A coalition of Colorado environmental groups has filed a petition with the Air Quality Control Commission demanding they finish rules for cleaner trucks by the end of this year, saying they are harming Colorado residents through a series of delays in cutting greenhouse gas emissions and ozone.
The AQCC should order staff at the Air Pollution Control Division to complete rules in 2022 requiring dealers sell a certain percentage of cleaner trucks as originally scheduled, otherwise a delay to 2023 will put off sales of cleaner models until at least 2027, according to the group, which includes the Sierra Club, Colorado GreenLatinos, Western Resource Advocates, Boulder County and NAACP Denver.

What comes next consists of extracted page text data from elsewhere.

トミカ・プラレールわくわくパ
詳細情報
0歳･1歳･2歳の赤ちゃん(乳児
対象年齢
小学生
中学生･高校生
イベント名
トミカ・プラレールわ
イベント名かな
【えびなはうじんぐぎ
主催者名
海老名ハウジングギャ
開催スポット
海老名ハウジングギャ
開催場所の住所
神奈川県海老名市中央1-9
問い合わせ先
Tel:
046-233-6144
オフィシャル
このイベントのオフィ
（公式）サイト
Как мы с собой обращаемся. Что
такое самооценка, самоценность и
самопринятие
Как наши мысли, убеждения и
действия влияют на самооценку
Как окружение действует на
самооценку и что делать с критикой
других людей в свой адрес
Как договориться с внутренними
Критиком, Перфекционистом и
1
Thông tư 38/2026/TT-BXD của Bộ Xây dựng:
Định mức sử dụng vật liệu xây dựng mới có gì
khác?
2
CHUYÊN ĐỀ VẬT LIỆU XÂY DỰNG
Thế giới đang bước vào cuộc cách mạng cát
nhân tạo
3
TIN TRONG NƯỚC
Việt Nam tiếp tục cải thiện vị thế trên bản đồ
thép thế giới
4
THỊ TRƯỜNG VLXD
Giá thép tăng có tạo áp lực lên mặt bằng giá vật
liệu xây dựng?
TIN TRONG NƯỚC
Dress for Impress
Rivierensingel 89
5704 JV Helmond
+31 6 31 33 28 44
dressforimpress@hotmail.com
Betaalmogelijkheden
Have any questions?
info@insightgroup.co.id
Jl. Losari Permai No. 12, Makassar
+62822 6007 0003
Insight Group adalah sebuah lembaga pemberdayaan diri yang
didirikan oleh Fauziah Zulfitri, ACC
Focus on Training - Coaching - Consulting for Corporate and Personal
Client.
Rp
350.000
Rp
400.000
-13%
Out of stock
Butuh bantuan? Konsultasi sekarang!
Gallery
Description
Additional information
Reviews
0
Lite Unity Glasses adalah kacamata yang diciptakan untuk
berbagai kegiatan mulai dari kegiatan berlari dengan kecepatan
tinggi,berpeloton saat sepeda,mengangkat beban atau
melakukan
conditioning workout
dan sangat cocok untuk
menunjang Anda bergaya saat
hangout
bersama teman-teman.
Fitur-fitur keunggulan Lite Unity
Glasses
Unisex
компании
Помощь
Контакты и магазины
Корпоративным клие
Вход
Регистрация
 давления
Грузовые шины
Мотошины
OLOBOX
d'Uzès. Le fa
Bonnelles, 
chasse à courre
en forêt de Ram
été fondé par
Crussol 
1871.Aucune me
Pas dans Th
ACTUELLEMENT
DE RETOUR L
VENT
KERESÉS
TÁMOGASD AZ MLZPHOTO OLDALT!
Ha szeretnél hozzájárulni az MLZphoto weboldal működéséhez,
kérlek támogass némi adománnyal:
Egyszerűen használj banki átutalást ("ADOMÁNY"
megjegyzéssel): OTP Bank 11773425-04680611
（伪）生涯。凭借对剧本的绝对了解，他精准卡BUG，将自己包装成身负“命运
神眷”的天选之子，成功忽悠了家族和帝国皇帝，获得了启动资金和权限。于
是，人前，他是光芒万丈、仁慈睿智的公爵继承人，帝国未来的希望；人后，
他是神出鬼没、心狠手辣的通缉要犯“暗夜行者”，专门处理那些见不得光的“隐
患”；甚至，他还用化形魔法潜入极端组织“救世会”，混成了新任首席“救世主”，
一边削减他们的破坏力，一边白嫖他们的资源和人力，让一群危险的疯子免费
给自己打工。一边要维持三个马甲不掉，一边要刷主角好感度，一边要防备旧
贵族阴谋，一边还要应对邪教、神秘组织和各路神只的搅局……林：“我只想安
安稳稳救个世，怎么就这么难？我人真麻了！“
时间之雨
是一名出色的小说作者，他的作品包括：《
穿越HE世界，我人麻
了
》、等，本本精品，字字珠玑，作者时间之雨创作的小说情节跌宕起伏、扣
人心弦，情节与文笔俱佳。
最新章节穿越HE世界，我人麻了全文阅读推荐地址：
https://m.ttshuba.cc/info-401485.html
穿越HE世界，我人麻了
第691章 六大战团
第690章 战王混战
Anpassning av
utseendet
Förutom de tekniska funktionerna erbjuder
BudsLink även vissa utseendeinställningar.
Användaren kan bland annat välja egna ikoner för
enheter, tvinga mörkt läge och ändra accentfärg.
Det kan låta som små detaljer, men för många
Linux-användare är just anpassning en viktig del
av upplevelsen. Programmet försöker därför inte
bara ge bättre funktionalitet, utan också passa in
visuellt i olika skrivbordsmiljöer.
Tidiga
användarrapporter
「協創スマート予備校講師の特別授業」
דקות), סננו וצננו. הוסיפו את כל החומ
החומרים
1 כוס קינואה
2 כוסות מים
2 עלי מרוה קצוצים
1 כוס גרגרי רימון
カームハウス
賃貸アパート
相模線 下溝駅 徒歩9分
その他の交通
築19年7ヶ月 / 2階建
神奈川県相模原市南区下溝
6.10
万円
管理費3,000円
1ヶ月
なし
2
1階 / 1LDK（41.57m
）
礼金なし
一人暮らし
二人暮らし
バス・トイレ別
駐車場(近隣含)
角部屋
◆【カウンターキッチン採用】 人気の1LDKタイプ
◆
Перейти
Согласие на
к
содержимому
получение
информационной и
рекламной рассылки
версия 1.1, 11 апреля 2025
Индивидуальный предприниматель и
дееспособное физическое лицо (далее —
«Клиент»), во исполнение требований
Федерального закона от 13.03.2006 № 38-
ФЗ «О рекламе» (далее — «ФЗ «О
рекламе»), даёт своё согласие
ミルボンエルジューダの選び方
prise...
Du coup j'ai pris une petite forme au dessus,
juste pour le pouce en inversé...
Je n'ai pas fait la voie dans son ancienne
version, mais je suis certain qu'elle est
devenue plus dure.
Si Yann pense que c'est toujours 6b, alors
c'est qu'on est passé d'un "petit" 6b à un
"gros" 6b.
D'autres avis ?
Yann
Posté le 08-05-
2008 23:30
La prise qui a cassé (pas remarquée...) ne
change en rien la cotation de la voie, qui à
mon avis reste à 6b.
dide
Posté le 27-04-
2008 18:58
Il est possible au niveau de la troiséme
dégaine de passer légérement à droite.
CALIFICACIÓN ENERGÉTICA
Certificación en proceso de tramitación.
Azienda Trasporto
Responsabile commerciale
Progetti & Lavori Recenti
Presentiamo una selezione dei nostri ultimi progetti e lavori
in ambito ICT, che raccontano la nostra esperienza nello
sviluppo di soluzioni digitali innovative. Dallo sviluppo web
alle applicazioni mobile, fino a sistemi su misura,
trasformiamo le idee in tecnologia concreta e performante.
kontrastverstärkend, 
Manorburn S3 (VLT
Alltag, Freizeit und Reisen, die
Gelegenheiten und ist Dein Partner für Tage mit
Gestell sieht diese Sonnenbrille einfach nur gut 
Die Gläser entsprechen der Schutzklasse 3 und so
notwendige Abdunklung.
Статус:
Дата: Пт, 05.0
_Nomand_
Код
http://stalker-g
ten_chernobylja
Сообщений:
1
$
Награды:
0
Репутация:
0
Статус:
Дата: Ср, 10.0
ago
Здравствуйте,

“Black, Brown and Indigenous families and neighborhoods in Colorado suffer disproportionately from the negative health effects of dirty trucks driving and idling near homes and businesses. Cleaning up truck pollution is good environmental policy, good social justice policy and good economic policy,” said Wendy Howell of the Colorado Working Families Party, part of the coalition. “Delay is simply unacceptable.”
Work on the so-called Advanced Clean Trucks Strategy will begin this year, stait officials said.
“Our highest priority with this and every rulemaking is making sure we get it right. Our position as laid out in our Clean Trucking Strategy remains the same — beginning a rulemaking process for Advanced Clean Trucks in late 2022,” the Colorado Department of Public Health and Environment, which oversees the Air Pollution Control Division, said in a statement.
“Contrary to claims from the petitioners, the Polis Administration has moved quickly and aggressively to advance a bold climate change agenda,” the CDPHE statement said.
The petitioners cite newly established federal and state laws requiring that environmental justice provisions for highly impacted communities be included in new pollution restrictions and industrial permitting. They say a series of delays by the state in finishing rules on cleaner commuting for large employers, and requiring emissions cuts by heavy industry, are also an affront to those environmental-justice provisions.
The petition also offers detailed arguments on why truck and other industrial pollution hits high-minority, low-income neighborhoods like North Denver disproportionately compared with the rest of the state. Truck-heavy interstates 70, 76 and 270 carve up North Denver and southern Adams County, and living near major roads “increases the risk of asthma and reduced lung function, the onset of childhood asthma, and cardiovascular death,” the petition said.
“Trucks contribute 30% of (nitrogen oxide) emissions and 40% of (particulate matter) emissions in Colorado, despite comprising less than 10% of on-road vehicles,” it adds. Elyria Swansea in North Denver “is the most polluted neighborhood in the country,” in studies by ZIP code, the petitioners said. Those neighborhoods are also impacted by heavy pollution industry, including the Suncor Energy refinery and Xcel’s Cherokee power station.
“North Denver residents suffer some of the highest rates of cardiovascular disease, diabetes and asthma in the metro area,” while having less access to health care, the petition said.
The environmental justice coalition has recent success to draw on. In December, a similar group forced the state Water Quality Control Commission to reconsider stronger protections for urban streams after the commission had earlier declined to consider tougher rules.
State officials say that they have completed rulemaking and major pollution-cutting policy changes in areas like emissions from oil and gas activity, a push for electric vehicles to replace gas and diesel, closing coal-fired power plants and putting greenhouse gas reduction requirements in a major transportation funding bill.
Still, the effort to strengthen an environmental justice overlay for states’ pollution policy is taking shape. Late Friday, the U.S. Environmental Protection Agency sent state health officials a letter notifying them that local environmental justice efforts are now under review of the federal agency’s civil rights office.
The EPA letter notes Colorado lawmakers passage of House Bill 1266 last year, the Environmental Justice Act, which mandates additional pollution cuts such as 20% for the industrial sector and creates a justice ombudsman position. The letter says the EPA General Counsel’s External Civil Rights Compliance Office has the responsibility to “conduct periodic compliance reviews of recipients of EPA financial assistance in accordance with the EPA’s nondiscrimination regulation.”
The civil rights office will be “conducting a compliance review of CDPHE as part of ECRCO’s national responsibilities. ECRCO is interested in working with CDPHE to ensure that CDPHE’s methods of administering its air program, including impacts of the air program in North Denver, comport with civil rights legal requirements,” the letter said.
State officials responded in a statement about the letter, “We understand EPA is looking at . . . compliance across the country, and we believe Colorado, like all states, will benefit from this exercise.”
CDPHE noted the letter calls Colorado a leader on environmental justice issues, “and we look forward to working cooperatively with EPA in this review and developing a national model for ensuring compliance with civil rights laws.”